**WHAT THE EXERCISE ASKS:** Return, word for word, only the lines of the data below that lie between the line with "Unisciti alle" and the line with "Адрес email, связанный", those two lines included.

(Stored data entries)
....
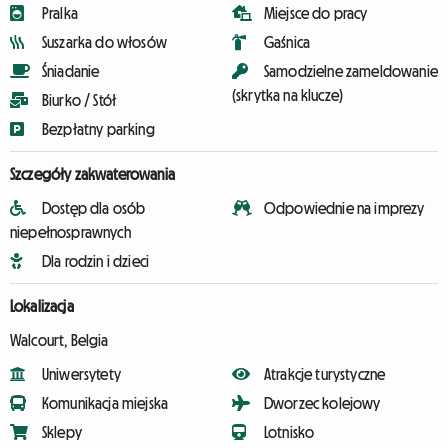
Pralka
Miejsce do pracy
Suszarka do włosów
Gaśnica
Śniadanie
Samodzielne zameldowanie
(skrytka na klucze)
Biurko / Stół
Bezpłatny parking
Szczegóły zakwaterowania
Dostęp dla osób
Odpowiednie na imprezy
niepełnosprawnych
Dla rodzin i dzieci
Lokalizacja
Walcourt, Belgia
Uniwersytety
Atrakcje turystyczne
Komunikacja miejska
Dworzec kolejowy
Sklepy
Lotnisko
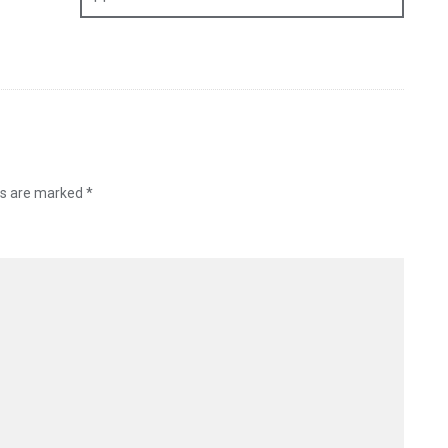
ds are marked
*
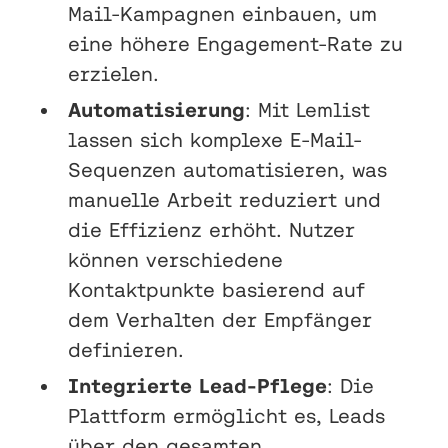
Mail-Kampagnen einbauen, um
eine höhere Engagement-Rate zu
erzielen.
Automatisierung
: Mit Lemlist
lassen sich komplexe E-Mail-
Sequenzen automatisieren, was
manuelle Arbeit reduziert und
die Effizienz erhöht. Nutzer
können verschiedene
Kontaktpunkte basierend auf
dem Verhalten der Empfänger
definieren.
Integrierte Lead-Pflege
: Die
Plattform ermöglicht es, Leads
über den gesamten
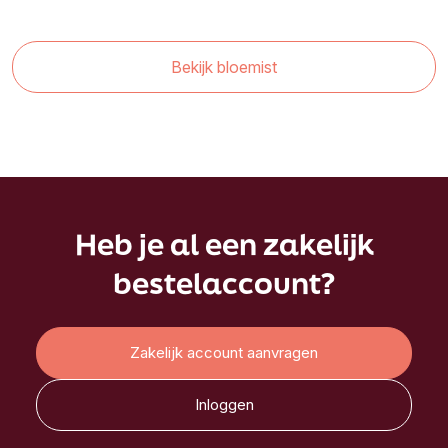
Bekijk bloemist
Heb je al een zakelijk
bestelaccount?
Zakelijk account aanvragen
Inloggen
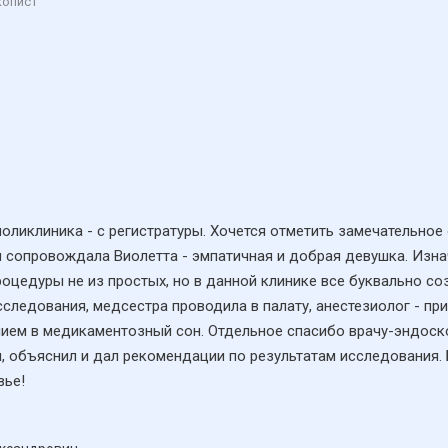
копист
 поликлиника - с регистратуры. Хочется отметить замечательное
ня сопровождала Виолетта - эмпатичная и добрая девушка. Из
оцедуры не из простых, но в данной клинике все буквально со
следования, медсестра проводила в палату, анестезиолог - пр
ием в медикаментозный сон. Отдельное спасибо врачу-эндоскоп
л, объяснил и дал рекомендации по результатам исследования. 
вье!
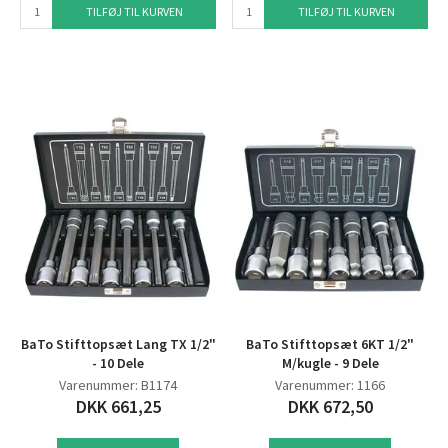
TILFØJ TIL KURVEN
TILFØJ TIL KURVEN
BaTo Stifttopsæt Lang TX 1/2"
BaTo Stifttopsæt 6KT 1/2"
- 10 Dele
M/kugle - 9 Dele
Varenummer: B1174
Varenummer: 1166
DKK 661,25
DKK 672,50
....
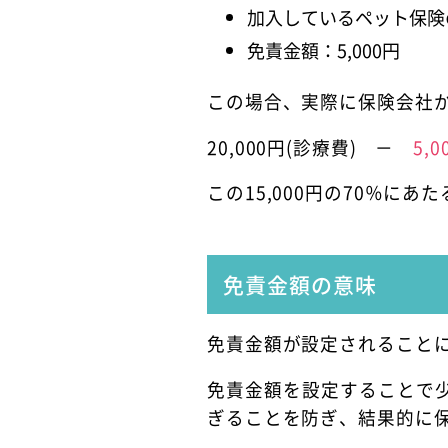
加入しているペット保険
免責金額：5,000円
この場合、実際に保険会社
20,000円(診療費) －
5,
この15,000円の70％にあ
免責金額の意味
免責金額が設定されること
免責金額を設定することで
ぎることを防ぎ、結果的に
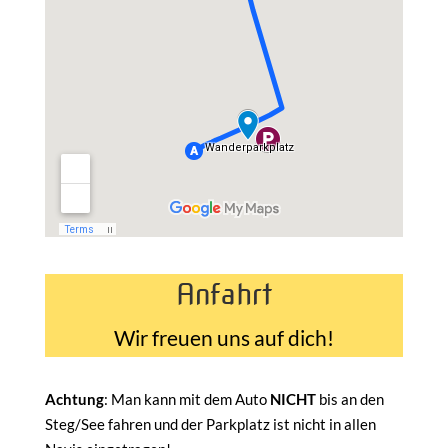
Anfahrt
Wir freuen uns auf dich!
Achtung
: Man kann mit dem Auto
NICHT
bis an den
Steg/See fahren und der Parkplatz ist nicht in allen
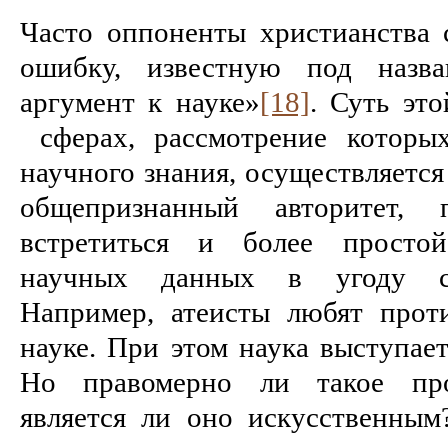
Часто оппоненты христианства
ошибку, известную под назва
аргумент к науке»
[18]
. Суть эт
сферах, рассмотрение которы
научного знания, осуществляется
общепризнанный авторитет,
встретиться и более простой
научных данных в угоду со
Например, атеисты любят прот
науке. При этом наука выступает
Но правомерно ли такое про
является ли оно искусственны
....
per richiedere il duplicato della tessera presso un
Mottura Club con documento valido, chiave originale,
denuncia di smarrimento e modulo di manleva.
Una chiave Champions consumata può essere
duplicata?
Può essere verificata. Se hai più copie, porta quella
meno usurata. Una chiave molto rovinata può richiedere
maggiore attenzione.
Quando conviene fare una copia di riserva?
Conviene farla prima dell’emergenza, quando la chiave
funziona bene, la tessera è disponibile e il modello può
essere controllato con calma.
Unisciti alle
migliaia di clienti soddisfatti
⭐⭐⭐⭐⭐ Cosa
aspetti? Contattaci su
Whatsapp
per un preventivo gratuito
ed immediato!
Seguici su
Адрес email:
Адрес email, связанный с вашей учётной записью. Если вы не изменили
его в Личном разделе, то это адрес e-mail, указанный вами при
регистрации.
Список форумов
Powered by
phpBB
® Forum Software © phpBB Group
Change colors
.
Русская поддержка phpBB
....
**EXPECTED ANSWER:**
Unisciti alle
migliaia di clienti soddisfatti
⭐⭐⭐⭐⭐ Cosa
aspetti? Contattaci su
Whatsapp
per un preventivo gratuito
ed immediato!
Seguici su
Адрес email:
Адрес email, связанный с вашей учётной записью. Если вы не изменили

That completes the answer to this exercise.